**TASK BRIEF**
Take the records below and retype them line by line, from the first line through the one containing "Deshalb ist Windkraft"; stop there.
- - -
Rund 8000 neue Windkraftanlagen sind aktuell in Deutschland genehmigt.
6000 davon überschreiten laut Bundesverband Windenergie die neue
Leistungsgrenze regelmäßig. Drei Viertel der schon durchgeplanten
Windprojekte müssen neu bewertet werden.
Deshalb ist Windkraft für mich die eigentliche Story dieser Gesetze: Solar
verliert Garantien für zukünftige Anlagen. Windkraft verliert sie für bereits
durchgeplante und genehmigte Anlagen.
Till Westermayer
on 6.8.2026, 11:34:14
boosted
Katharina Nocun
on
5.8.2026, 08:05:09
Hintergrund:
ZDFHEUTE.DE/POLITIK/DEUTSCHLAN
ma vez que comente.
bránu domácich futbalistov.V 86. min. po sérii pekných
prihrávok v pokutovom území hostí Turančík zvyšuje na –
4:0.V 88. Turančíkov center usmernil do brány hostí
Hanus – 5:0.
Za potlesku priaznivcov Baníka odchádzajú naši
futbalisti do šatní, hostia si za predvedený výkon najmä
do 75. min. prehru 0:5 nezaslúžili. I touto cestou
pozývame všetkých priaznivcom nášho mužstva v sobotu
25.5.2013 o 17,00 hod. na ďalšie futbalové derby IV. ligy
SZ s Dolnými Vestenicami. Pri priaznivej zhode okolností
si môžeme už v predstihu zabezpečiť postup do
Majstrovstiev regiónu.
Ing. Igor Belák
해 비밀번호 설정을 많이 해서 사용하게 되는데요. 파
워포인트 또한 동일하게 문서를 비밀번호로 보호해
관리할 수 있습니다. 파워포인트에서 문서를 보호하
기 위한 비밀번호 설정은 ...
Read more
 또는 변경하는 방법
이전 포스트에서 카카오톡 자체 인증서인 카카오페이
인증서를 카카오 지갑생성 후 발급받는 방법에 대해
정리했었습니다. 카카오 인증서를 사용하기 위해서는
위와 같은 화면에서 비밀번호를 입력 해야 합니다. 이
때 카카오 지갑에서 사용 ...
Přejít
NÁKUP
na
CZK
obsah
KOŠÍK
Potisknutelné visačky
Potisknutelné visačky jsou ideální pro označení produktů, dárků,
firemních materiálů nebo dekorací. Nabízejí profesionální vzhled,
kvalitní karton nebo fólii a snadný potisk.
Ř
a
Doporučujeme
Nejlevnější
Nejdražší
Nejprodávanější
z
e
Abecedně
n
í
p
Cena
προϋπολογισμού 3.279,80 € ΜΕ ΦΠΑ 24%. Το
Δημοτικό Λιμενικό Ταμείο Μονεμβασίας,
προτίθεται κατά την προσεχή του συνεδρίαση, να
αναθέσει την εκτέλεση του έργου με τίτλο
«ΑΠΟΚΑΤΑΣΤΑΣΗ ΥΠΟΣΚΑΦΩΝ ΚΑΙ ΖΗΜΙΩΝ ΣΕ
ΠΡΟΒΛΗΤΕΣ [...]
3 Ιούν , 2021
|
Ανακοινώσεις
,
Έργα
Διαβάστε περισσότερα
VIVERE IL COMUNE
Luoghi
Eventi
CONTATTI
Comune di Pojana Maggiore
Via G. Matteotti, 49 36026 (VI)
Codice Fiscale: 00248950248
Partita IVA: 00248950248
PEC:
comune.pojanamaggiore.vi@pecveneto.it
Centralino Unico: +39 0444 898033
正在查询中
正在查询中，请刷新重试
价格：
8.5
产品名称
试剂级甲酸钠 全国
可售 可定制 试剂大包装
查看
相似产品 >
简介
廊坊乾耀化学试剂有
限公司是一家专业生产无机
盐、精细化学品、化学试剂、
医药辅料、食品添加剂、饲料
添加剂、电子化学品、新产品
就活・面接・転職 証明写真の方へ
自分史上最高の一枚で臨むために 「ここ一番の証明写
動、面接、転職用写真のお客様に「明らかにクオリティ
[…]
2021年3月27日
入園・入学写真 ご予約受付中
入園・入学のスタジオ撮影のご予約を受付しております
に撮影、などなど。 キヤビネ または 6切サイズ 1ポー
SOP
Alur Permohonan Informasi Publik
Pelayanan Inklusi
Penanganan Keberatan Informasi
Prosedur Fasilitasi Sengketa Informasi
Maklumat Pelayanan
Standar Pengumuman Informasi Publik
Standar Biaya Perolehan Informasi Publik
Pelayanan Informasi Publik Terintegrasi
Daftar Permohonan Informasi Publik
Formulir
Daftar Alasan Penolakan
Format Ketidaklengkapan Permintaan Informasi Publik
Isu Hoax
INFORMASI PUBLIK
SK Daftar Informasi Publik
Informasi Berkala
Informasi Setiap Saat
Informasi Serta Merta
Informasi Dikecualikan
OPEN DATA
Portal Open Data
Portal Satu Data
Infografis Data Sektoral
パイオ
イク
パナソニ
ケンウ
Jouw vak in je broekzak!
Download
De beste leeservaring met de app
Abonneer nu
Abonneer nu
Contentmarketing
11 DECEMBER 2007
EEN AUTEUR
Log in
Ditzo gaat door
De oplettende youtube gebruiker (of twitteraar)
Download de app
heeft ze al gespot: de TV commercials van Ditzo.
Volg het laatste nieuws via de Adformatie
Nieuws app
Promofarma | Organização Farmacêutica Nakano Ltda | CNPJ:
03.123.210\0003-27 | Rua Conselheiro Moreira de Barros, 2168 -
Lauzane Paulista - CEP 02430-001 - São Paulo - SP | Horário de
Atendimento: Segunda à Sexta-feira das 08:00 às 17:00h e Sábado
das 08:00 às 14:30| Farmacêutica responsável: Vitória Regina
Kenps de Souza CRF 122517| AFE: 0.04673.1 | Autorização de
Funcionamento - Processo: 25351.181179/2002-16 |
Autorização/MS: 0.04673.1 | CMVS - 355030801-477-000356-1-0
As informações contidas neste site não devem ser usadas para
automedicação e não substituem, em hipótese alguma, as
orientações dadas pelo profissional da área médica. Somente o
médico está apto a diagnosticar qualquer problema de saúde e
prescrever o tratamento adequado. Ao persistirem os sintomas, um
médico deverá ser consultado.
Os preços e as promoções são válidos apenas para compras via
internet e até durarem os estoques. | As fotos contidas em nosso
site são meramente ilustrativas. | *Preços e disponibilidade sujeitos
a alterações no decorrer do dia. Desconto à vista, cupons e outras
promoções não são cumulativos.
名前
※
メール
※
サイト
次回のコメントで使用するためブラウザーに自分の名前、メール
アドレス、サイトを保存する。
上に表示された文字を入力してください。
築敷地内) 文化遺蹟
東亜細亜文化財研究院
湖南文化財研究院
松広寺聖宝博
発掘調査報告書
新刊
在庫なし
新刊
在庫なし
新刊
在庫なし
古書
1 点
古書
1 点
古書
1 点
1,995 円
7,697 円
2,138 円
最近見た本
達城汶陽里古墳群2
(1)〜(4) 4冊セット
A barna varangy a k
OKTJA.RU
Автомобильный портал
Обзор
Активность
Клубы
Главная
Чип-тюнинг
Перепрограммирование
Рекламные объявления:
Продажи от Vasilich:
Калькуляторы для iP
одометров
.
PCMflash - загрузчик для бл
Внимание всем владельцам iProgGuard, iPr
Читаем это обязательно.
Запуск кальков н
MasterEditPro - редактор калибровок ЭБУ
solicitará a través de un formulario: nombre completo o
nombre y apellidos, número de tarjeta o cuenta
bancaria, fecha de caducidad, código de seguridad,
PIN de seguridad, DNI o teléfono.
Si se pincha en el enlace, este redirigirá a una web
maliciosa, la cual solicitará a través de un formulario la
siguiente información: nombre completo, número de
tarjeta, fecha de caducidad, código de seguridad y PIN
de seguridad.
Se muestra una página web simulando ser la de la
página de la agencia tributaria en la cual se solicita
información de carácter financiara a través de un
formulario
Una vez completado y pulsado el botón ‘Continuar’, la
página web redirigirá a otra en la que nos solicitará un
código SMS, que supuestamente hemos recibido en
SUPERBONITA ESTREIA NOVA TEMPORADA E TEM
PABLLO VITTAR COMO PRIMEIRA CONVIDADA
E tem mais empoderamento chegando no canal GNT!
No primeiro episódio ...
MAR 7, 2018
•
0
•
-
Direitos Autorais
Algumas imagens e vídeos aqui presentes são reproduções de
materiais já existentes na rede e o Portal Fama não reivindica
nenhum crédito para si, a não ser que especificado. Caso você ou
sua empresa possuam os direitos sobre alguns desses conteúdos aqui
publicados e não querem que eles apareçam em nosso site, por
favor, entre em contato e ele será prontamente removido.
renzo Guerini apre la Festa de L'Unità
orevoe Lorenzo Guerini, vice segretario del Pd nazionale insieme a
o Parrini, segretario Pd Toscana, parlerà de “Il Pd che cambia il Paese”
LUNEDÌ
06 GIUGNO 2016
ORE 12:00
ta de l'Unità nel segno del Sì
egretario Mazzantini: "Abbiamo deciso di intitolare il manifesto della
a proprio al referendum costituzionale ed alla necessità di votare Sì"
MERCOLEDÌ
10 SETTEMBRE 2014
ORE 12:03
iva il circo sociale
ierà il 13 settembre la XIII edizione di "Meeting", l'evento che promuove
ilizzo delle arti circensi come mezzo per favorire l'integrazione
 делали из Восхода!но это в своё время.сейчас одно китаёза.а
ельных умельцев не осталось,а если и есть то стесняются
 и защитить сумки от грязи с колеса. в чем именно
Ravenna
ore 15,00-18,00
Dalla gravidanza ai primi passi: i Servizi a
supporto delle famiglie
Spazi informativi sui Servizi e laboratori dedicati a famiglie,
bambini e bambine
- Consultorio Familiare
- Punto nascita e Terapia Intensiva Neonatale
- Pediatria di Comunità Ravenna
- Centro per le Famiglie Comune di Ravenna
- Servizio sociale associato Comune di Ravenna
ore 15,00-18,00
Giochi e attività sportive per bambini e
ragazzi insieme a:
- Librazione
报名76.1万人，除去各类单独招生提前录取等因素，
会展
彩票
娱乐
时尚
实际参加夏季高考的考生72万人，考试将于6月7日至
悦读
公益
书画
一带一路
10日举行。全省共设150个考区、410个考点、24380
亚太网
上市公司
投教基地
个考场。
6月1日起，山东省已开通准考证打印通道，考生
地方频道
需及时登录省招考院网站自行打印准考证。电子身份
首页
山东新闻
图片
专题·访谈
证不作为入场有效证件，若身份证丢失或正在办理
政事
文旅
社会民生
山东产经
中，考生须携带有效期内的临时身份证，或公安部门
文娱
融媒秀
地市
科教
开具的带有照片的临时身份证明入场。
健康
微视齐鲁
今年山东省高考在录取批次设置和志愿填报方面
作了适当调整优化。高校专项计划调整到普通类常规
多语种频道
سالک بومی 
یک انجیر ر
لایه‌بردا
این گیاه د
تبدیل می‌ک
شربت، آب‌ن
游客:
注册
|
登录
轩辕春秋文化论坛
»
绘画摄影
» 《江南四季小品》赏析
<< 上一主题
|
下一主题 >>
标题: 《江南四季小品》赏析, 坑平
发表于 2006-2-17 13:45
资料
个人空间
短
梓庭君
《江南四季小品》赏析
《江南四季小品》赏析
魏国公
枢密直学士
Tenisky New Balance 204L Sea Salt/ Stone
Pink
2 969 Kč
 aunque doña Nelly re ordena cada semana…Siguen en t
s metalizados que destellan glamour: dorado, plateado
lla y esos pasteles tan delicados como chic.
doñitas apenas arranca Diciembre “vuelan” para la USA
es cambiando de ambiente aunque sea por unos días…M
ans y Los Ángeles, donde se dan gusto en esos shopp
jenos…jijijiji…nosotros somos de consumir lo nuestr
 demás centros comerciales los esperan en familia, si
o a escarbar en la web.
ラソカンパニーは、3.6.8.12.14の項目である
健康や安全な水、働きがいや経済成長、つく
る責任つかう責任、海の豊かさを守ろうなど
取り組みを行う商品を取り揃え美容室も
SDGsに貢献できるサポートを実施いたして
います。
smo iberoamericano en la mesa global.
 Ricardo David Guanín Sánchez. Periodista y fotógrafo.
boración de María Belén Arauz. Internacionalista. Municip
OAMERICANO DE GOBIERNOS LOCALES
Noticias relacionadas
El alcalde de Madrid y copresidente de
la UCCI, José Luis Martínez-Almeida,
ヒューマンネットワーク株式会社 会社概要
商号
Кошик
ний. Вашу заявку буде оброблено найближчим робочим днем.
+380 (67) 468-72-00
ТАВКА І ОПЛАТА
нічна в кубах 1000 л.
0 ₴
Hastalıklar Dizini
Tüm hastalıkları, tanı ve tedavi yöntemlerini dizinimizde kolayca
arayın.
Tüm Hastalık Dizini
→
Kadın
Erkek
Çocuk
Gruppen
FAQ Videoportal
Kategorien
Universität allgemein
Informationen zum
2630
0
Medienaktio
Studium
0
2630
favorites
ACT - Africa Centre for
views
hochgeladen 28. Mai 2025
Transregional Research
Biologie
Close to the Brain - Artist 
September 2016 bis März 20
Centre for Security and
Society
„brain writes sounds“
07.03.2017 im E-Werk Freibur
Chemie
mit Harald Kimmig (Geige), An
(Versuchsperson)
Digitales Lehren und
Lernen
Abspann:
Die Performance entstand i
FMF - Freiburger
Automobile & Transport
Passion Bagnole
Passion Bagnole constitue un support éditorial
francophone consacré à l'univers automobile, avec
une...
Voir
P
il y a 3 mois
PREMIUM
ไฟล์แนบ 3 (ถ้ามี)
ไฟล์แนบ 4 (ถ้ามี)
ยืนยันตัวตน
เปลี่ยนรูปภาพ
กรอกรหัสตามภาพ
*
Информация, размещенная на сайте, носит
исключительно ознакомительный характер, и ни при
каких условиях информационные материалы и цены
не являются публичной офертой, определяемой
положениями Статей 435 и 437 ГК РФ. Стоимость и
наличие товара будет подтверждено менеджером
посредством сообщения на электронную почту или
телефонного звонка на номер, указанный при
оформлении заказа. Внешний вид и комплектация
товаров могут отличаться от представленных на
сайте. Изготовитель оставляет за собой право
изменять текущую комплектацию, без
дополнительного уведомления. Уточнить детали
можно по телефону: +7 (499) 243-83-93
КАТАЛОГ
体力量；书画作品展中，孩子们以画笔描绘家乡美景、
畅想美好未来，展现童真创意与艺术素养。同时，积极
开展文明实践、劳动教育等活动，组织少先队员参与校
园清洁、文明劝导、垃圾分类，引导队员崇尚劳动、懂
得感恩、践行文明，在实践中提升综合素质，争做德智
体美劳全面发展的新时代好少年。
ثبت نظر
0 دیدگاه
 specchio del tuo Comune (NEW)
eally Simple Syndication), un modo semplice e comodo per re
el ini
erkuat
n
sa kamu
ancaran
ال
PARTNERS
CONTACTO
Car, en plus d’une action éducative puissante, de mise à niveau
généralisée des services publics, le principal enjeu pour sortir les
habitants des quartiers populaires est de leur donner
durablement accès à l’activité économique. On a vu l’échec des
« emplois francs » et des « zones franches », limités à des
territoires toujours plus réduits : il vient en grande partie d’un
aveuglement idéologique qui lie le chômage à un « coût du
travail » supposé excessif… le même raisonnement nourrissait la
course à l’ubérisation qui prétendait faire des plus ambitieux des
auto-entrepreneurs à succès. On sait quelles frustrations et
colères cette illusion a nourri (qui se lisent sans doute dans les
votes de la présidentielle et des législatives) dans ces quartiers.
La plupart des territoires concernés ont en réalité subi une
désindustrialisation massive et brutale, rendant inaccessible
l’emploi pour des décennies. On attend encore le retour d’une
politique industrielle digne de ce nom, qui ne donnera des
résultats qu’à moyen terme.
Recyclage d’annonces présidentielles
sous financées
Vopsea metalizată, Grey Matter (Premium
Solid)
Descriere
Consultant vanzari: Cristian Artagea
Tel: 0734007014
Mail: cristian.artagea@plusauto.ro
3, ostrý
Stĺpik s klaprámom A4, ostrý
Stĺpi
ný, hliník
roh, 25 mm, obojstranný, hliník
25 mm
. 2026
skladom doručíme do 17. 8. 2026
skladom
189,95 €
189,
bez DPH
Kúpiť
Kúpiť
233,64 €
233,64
- - -
**TASK SOLUTION**
Rund 8000 neue Windkraftanlagen sind aktuell in Deutschland genehmigt.
6000 davon überschreiten laut Bundesverband Windenergie die neue
Leistungsgrenze regelmäßig. Drei Viertel der schon durchgeplanten
Windprojekte müssen neu bewertet werden.
Deshalb ist Windkraft für mich die eigentliche Story dieser Gesetze: Solar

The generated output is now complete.